The Centers for Disease Control (CDC) and the New York City Department of Health and Mental Hygiene (NYC DOHMH) have published their first official responses to a controversial Institute of Medicine (IOM) report that challenged current national guidelines recommending sodium intake as low as 1,500 milligrams for many Americans.

The responses, whose authors include CDC Director Thomas Frieden and NYC DOHMH Commissioner Thomas Farley, will be published on September 16 in a series of commentaries and editorials in American Journal of Hypertension. They argue that the CDC and NYC DOHMH should - and will - continue to promote current established guidelines for reduced sodium intake despite the IOM's findings, which may suggest that those guidelines are not only ineffective at controlling hypertension, but could actually generate other public health risks.

The official CDC commentary contends that the IOM report does not make a case for altering current policy and that popular media outlets, such as the New York Times, have distorted the findings therein: "The [IOM] does not suggest that individuals should consume more than 2,300mg of sodium daily or that we should abandon efforts to lower population sodium intake at large. When highly regarded media outlets frame health messages inaccurately, as they did here, we risk losing the achievements made as a result of long-standing public health messages.

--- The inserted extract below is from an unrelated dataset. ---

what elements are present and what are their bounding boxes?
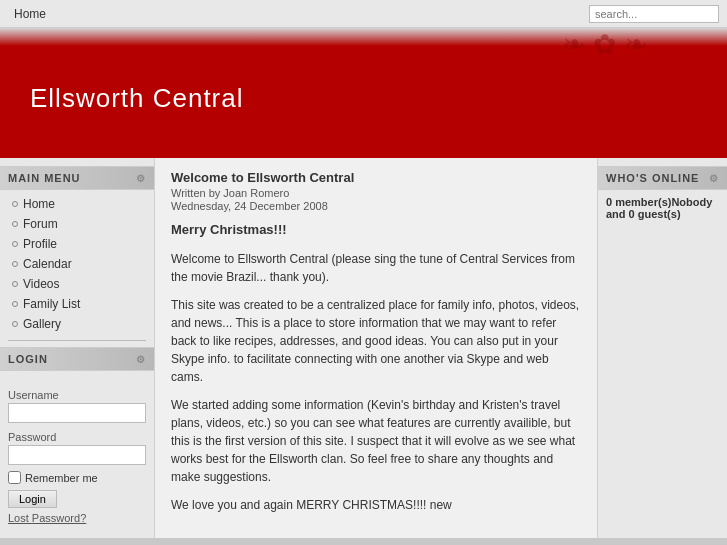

Given that sodium intake is high and that the benefit of lowering intake is well established, innovative policies and programs to lower population sodium intake should be pursued aggressively."

Many leading hypertension researchers hold a different opinion, however. In addition to the official CDC and NYC DOHMH responses, AJH's comprehensive collection comprises a full range of independent opinions on how the report should influence future dietary sodium policy and practice on the national scale.

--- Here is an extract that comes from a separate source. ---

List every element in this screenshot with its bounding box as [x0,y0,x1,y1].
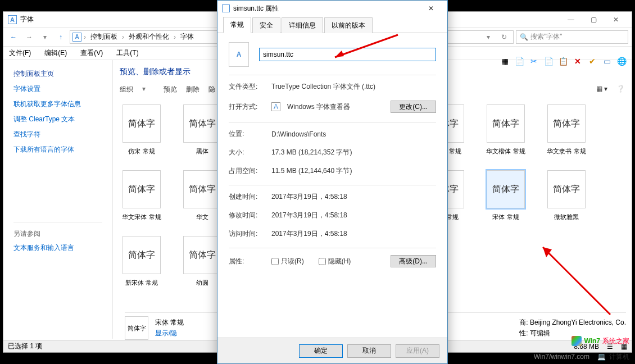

"Both the CDC and NYC DOHMH, in invited commentaries, indicate that the IOM report will not deter them from vigorously pursuing efforts to reduce the sodium intake of all Americans," American Journal of Hypertension Editor-in-Chief Dr. Michael H. Alderman and Co-executive Editor Dr. Hillel W. Cohen write in an editorial for the collection. "Science is a powerful, evolving force that will ultimately produce evidence to define the 'healthy range' for sodium intake. Until that evidence becomes available, calls to reduce long established sodium intakes... must be viewed with great skepticism."

Alderman and Cohen have commissioned responses to the IOM report from leading researchers in the field including Dr. Salim Yusuf, Executive Director of the Population Health Research Institute; Dr. Andrew Mente of McMaster University's Department of Clinical Epidemiology & Biostatistics; and Dr. David A. McCarron of UC-Davis's Department of Nutrition, who argue that current national sodium guidelines should be reevaluated in light of the IOM report.

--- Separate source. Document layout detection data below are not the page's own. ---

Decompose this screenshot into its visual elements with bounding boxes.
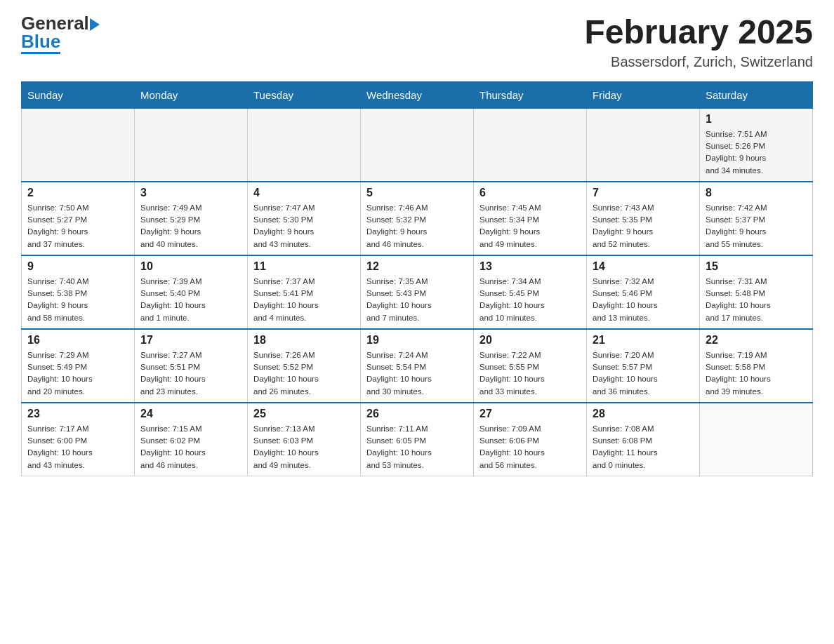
table-row: 13Sunrise: 7:34 AMSunset: 5:45 PMDayligh… xyxy=(474,255,587,329)
header-thursday: Thursday xyxy=(474,81,587,108)
day-number: 4 xyxy=(253,187,355,199)
table-row: 7Sunrise: 7:43 AMSunset: 5:35 PMDaylight… xyxy=(587,182,700,255)
day-info: Sunrise: 7:46 AMSunset: 5:32 PMDaylight:… xyxy=(366,202,468,250)
day-info: Sunrise: 7:32 AMSunset: 5:46 PMDaylight:… xyxy=(593,276,694,324)
table-row: 1Sunrise: 7:51 AMSunset: 5:26 PMDaylight… xyxy=(700,108,813,182)
table-row: 3Sunrise: 7:49 AMSunset: 5:29 PMDaylight… xyxy=(135,182,248,255)
table-row: 16Sunrise: 7:29 AMSunset: 5:49 PMDayligh… xyxy=(22,329,135,403)
day-number: 7 xyxy=(593,187,694,199)
table-row: 6Sunrise: 7:45 AMSunset: 5:34 PMDaylight… xyxy=(474,182,587,255)
header-sunday: Sunday xyxy=(22,81,135,108)
day-number: 20 xyxy=(479,334,581,347)
calendar-week-4: 16Sunrise: 7:29 AMSunset: 5:49 PMDayligh… xyxy=(22,329,813,403)
day-info: Sunrise: 7:47 AMSunset: 5:30 PMDaylight:… xyxy=(253,202,355,250)
table-row: 28Sunrise: 7:08 AMSunset: 6:08 PMDayligh… xyxy=(587,403,700,476)
day-number: 2 xyxy=(27,187,128,199)
day-number: 28 xyxy=(593,408,694,420)
header-monday: Monday xyxy=(135,81,248,108)
day-number: 15 xyxy=(706,260,807,273)
table-row: 17Sunrise: 7:27 AMSunset: 5:51 PMDayligh… xyxy=(135,329,248,403)
day-number: 25 xyxy=(253,408,355,420)
table-row: 20Sunrise: 7:22 AMSunset: 5:55 PMDayligh… xyxy=(474,329,587,403)
table-row: 14Sunrise: 7:32 AMSunset: 5:46 PMDayligh… xyxy=(587,255,700,329)
day-info: Sunrise: 7:11 AMSunset: 6:05 PMDaylight:… xyxy=(366,423,468,471)
table-row: 11Sunrise: 7:37 AMSunset: 5:41 PMDayligh… xyxy=(248,255,361,329)
day-number: 24 xyxy=(140,408,241,420)
table-row: 10Sunrise: 7:39 AMSunset: 5:40 PMDayligh… xyxy=(135,255,248,329)
month-title: February 2025 xyxy=(584,14,813,51)
day-info: Sunrise: 7:39 AMSunset: 5:40 PMDaylight:… xyxy=(140,276,241,324)
calendar-week-5: 23Sunrise: 7:17 AMSunset: 6:00 PMDayligh… xyxy=(22,403,813,476)
logo-arrow-icon xyxy=(90,18,100,31)
table-row xyxy=(248,108,361,182)
day-number: 26 xyxy=(366,408,468,420)
day-info: Sunrise: 7:43 AMSunset: 5:35 PMDaylight:… xyxy=(593,202,694,250)
day-info: Sunrise: 7:13 AMSunset: 6:03 PMDaylight:… xyxy=(253,423,355,471)
day-info: Sunrise: 7:22 AMSunset: 5:55 PMDaylight:… xyxy=(479,349,581,398)
table-row: 9Sunrise: 7:40 AMSunset: 5:38 PMDaylight… xyxy=(22,255,135,329)
table-row: 23Sunrise: 7:17 AMSunset: 6:00 PMDayligh… xyxy=(22,403,135,476)
table-row: 8Sunrise: 7:42 AMSunset: 5:37 PMDaylight… xyxy=(700,182,813,255)
day-number: 3 xyxy=(140,187,241,199)
day-number: 10 xyxy=(140,260,241,273)
table-row: 12Sunrise: 7:35 AMSunset: 5:43 PMDayligh… xyxy=(361,255,474,329)
table-row: 27Sunrise: 7:09 AMSunset: 6:06 PMDayligh… xyxy=(474,403,587,476)
table-row: 15Sunrise: 7:31 AMSunset: 5:48 PMDayligh… xyxy=(700,255,813,329)
day-info: Sunrise: 7:27 AMSunset: 5:51 PMDaylight:… xyxy=(140,349,241,398)
table-row: 5Sunrise: 7:46 AMSunset: 5:32 PMDaylight… xyxy=(361,182,474,255)
table-row xyxy=(361,108,474,182)
day-number: 1 xyxy=(706,113,807,126)
header-saturday: Saturday xyxy=(700,81,813,108)
table-row: 24Sunrise: 7:15 AMSunset: 6:02 PMDayligh… xyxy=(135,403,248,476)
header-wednesday: Wednesday xyxy=(361,81,474,108)
day-number: 11 xyxy=(253,260,355,273)
day-info: Sunrise: 7:51 AMSunset: 5:26 PMDaylight:… xyxy=(706,128,807,177)
weekday-header-row: Sunday Monday Tuesday Wednesday Thursday… xyxy=(22,81,813,108)
day-info: Sunrise: 7:35 AMSunset: 5:43 PMDaylight:… xyxy=(366,276,468,324)
calendar-week-2: 2Sunrise: 7:50 AMSunset: 5:27 PMDaylight… xyxy=(22,182,813,255)
day-number: 23 xyxy=(27,408,128,420)
day-number: 18 xyxy=(253,334,355,347)
table-row: 2Sunrise: 7:50 AMSunset: 5:27 PMDaylight… xyxy=(22,182,135,255)
logo-line1: General xyxy=(21,14,100,32)
day-info: Sunrise: 7:09 AMSunset: 6:06 PMDaylight:… xyxy=(479,423,581,471)
title-section: February 2025 Bassersdorf, Zurich, Switz… xyxy=(584,14,813,70)
day-info: Sunrise: 7:24 AMSunset: 5:54 PMDaylight:… xyxy=(366,349,468,398)
day-info: Sunrise: 7:42 AMSunset: 5:37 PMDaylight:… xyxy=(706,202,807,250)
day-info: Sunrise: 7:40 AMSunset: 5:38 PMDaylight:… xyxy=(27,276,128,324)
day-number: 13 xyxy=(479,260,581,273)
header-tuesday: Tuesday xyxy=(248,81,361,108)
day-info: Sunrise: 7:15 AMSunset: 6:02 PMDaylight:… xyxy=(140,423,241,471)
day-number: 9 xyxy=(27,260,128,273)
table-row xyxy=(700,403,813,476)
calendar-table: Sunday Monday Tuesday Wednesday Thursday… xyxy=(21,81,813,476)
day-info: Sunrise: 7:45 AMSunset: 5:34 PMDaylight:… xyxy=(479,202,581,250)
day-info: Sunrise: 7:37 AMSunset: 5:41 PMDaylight:… xyxy=(253,276,355,324)
table-row: 18Sunrise: 7:26 AMSunset: 5:52 PMDayligh… xyxy=(248,329,361,403)
calendar-week-3: 9Sunrise: 7:40 AMSunset: 5:38 PMDaylight… xyxy=(22,255,813,329)
header-friday: Friday xyxy=(587,81,700,108)
table-row xyxy=(22,108,135,182)
day-number: 22 xyxy=(706,334,807,347)
day-info: Sunrise: 7:49 AMSunset: 5:29 PMDaylight:… xyxy=(140,202,241,250)
table-row xyxy=(135,108,248,182)
table-row xyxy=(587,108,700,182)
day-info: Sunrise: 7:50 AMSunset: 5:27 PMDaylight:… xyxy=(27,202,128,250)
table-row: 19Sunrise: 7:24 AMSunset: 5:54 PMDayligh… xyxy=(361,329,474,403)
table-row: 22Sunrise: 7:19 AMSunset: 5:58 PMDayligh… xyxy=(700,329,813,403)
calendar-week-1: 1Sunrise: 7:51 AMSunset: 5:26 PMDaylight… xyxy=(22,108,813,182)
day-number: 19 xyxy=(366,334,468,347)
table-row: 21Sunrise: 7:20 AMSunset: 5:57 PMDayligh… xyxy=(587,329,700,403)
day-number: 17 xyxy=(140,334,241,347)
day-number: 27 xyxy=(479,408,581,420)
day-info: Sunrise: 7:31 AMSunset: 5:48 PMDaylight:… xyxy=(706,276,807,324)
day-number: 16 xyxy=(27,334,128,347)
day-number: 6 xyxy=(479,187,581,199)
day-info: Sunrise: 7:17 AMSunset: 6:00 PMDaylight:… xyxy=(27,423,128,471)
page-header: General Blue February 2025 Bassersdorf, … xyxy=(21,14,813,70)
logo: General Blue xyxy=(21,14,100,54)
day-number: 8 xyxy=(706,187,807,199)
day-number: 5 xyxy=(366,187,468,199)
day-info: Sunrise: 7:34 AMSunset: 5:45 PMDaylight:… xyxy=(479,276,581,324)
table-row: 26Sunrise: 7:11 AMSunset: 6:05 PMDayligh… xyxy=(361,403,474,476)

Dr. Lawrence J. Appel, Director of the Welch Center for Prevention, Epidemiology, and Clinical Research at The Johns Hopkins University, offers independent commentary in support of the CDC's decision to continue pursuing population-wide sodium reduction.

Drs. Alderman and Cohen note in their Editorial; "The IOM report's balanced review and analysis has the credibility to make [it] a paradigm shifting publication." Altogether, these articles - from public agencies and informed scientists - are designed to inform the emerging debate about whether existing scientific evidence supports current US guidelines for sodium intake.